▶ _YOUR ASSIGNMENT_
Everything in the listing below needs restating exactly, apart from the pictures.

BEGIN

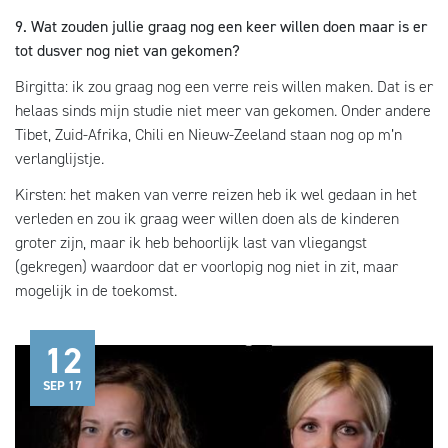
9. Wat zouden jullie graag nog een keer willen doen maar is er
tot dusver nog niet van gekomen?
Birgitta: ik zou graag nog een verre reis willen maken. Dat is er
helaas sinds mijn studie niet meer van gekomen. Onder andere
Tibet, Zuid-Afrika, Chili en Nieuw-Zeeland staan nog op m’n
verlanglijstje.
Kirsten: het maken van verre reizen heb ik wel gedaan in het
verleden en zou ik graag weer willen doen als de kinderen
groter zijn, maar ik heb behoorlijk last van vliegangst
(gekregen) waardoor dat er voorlopig nog niet in zit, maar
mogelijk in de toekomst.
12
SEP 17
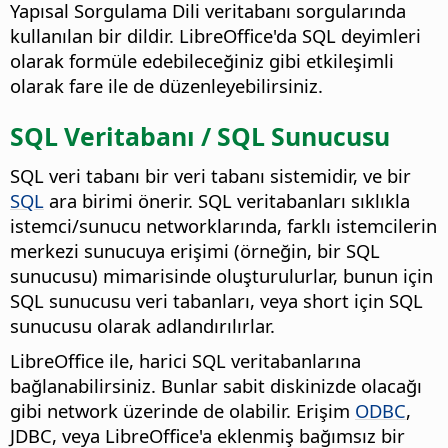
Yapısal Sorgulama Dili veritabanı sorgularında
kullanılan bir dildir. LibreOffice'da SQL deyimleri
olarak formüle edebileceğiniz gibi etkileşimli
olarak fare ile de düzenleyebilirsiniz.
SQL Veritabanı / SQL Sunucusu
SQL veri tabanı bir veri tabanı sistemidir, ve bir
SQL
ara birimi önerir. SQL veritabanları sıklıkla
istemci/sunucu networklarında, farklı istemcilerin
merkezi sunucuya erişimi (örneğin, bir SQL
sunucusu) mimarisinde oluşturulurlar, bunun için
SQL sunucusu veri tabanları, veya short için SQL
sunucusu olarak adlandırılırlar.
LibreOffice ile, harici SQL veritabanlarına
bağlanabilirsiniz. Bunlar sabit diskinizde olacağı
gibi network üzerinde de olabilir. Erişim
ODBC
,
JDBC, veya LibreOffice'a eklenmiş bağımsız bir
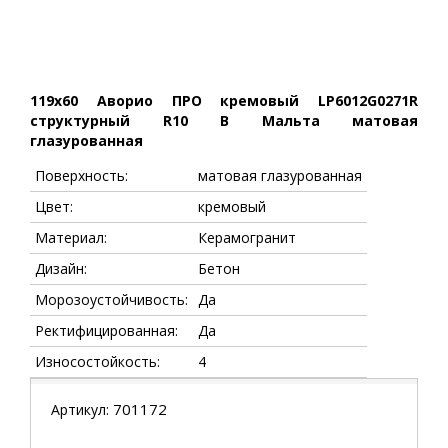
119x60 Аворио ПРО кремовый LP6012G0271R
структурный R10 B Мальта матовая
глазурованная
Поверхность:
матовая глазурованная
Цвет:
кремовый
Материал:
Керамогранит
Дизайн:
Бетон
Морозоустойчивость:
Да
Ректифицированная:
Да
Износостойкость:
4
701172
Артикул:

END

▶ _RESPONSE BOX_
9. Wat zouden jullie graag nog een keer willen doen maar is er
tot dusver nog niet van gekomen?
Birgitta: ik zou graag nog een verre reis willen maken. Dat is er
helaas sinds mijn studie niet meer van gekomen. Onder andere
Tibet, Zuid-Afrika, Chili en Nieuw-Zeeland staan nog op m’n
verlanglijstje.
Kirsten: het maken van verre reizen heb ik wel gedaan in het
verleden en zou ik graag weer willen doen als de kinderen
groter zijn, maar ik heb behoorlijk last van vliegangst
(gekregen) waardoor dat er voorlopig nog niet in zit, maar
mogelijk in de toekomst.
12
SEP 17
Yapısal Sorgulama Dili veritabanı sorgularında
kullanılan bir dildir. LibreOffice'da SQL deyimleri
olarak formüle edebileceğiniz gibi etkileşimli
olarak fare ile de düzenleyebilirsiniz.
SQL Veritabanı / SQL Sunucusu
SQL veri tabanı bir veri tabanı sistemidir, ve bir
SQL
ara birimi önerir. SQL veritabanları sıklıkla
istemci/sunucu networklarında, farklı istemcilerin
merkezi sunucuya erişimi (örneğin, bir SQL
sunucusu) mimarisinde oluşturulurlar, bunun için
SQL sunucusu veri tabanları, veya short için SQL
sunucusu olarak adlandırılırlar.
LibreOffice ile, harici SQL veritabanlarına
bağlanabilirsiniz. Bunlar sabit diskinizde olacağı
gibi network üzerinde de olabilir. Erişim
ODBC
,
JDBC, veya LibreOffice'a eklenmiş bağımsız bir
119x60 Аворио ПРО кремовый LP6012G0271R
структурный R10 B Мальта матовая
глазурованная
Поверхность:
матовая глазурованная
Цвет:
кремовый
Материал:
Керамогранит
Дизайн:
Бетон
Морозоустойчивость:
Да
Ректифицированная:
Да
Износостойкость:
4
701172
Артикул:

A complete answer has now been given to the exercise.